Millie finished her drink and walked out after them. She followed, curious, as the media people walked briskly ahead of Bella, who hung back, still linking the man’s
arm, until they reached Plaza Mayor, the late-afternoon sunshine throwing shadows on the buildings and cobblestones. Millie went to a cafe to watch as the media crowd set up pictures and three make-up artists fussed around Bella.

A few minutes later, as Millie sipped her coffee, Bella posed and swaggered confidently under the flashing lights and whirring cameras, as though the girl she’d been half an hour ago didn’t exist.

*

It was nearly eleven when Millie walked slowly back to the hotel. She had almost drunk herself sober, going from cafe to bar around the Latin Quarter, along streets where she and Colin had strolled a lifetime ago, so much in love, untouchable, utterly possessed by each other. She’d wanted to capture the atmosphere one last time, then wander back through the front door of the hotel that held so many cherished memories of precious weekends together. But now she was ready. She wasn’t drunk, but she wasn’t sober. She just wanted all the hurt to stop.

She walked past the doorman into the massive foyer. She’d left everything in her hotel room, her small leather overnight case and passport. Her clothes hung in the wardrobe. They would find them later. She got into the lift with three tipsy men, who hit the button for the roof, not asking her which floor she wanted. She didn’t care. She was going to the roof anyway.

When
the doors opened the men got out and walked along the corridor to the rooftop restaurant, where there seemed to be a party going on. Out of curiosity, Millie followed them, but stood outside the door where a flunkey was ticking off names on a guest list. Through the small window she could see white-coated waiters gliding among the revellers with trays of champagne and canapés. Flushed with drink and self-importance, the guests stood chatting and laughing. There were beautiful girls and handsome, androgynous young men, who looked as if they were straight from the pages of
Vogue
.

Then she saw Bella. She was exquisite in a petrol-blue gown that glittered beneath the lights. She was smiling and laughing as people approached her and air-kissed both cheeks. Millie stood for a moment, entranced by the scene, but whenever someone moved away for a fleeting moment and Bella was on her own, the frozen smile would vanish and the green eyes seemed full of hurt.

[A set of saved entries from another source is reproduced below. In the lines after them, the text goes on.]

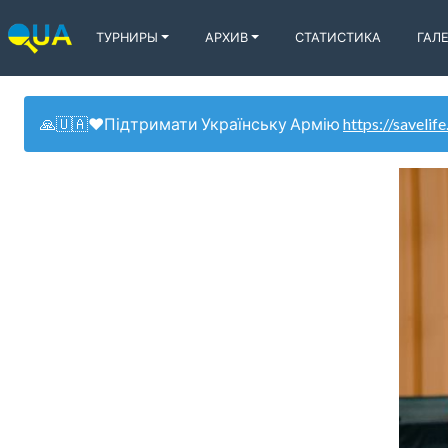
ТУРНИРЫ
АРХИВ
СТАТИСТИКА
ГАЛ
🙏🇺🇦❤️Підтримати Українську Армію
https://savelife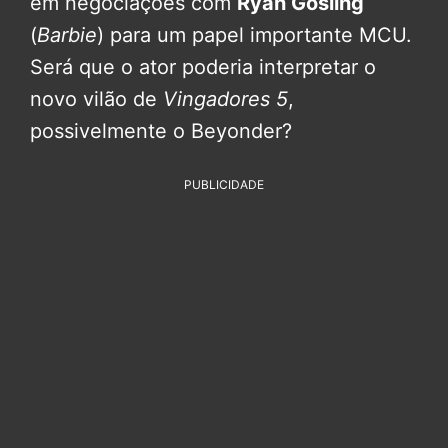
em negociações com
Ryan Gosling
(
Barbie
) para um papel importante MCU.
Será que o ator poderia interpretar o
novo vilão de
Vingadores 5
,
possivelmente o Beyonder?
PUBLICIDADE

For a fleeting second, Bella looked beyond the crowd towards the door, and her eyes locked with Millie’s. They held each other’s gaze for a long moment. Then two people came up behind Millie and opened the door, holding it for her. She backed away, then went down the corridor towards the fire-exit door she had seen when she was up there yesterday, planning.

Now she opened the door and stepped onto the roof, the din of the traffic muffled, six storeys below. A chill ran through her, and she pulled her coat around herself. What
difference did it make now, being cold? She opened her packet of Marlboro and lit up one last time.

Millie stood leaning against a pillar, gazing out across the city, a million lights twinkling and stretching for miles. She thought of Colin and what he would do when he heard the news. His first reaction would be how to manage it – it always was. How things looked was important to him. He would have to explain that his wife had been missing now for over five days, and he hadn’t reported it. Get out of that one, Millie mused, glad of her parting shot.

She wished she didn’t hate him so much. All of the love, the trust, had been chipped away by his countless affairs, and now she could take no more humiliation. The rejection tore at her heart. The secrets of his life as a politician and Tory cabinet minister, how things were hidden, brushed away, made her ashamed that she had been a part of it, because she was his wife. Image was everything. Nothing was sacred to him. Even if it was innocent children who suffered.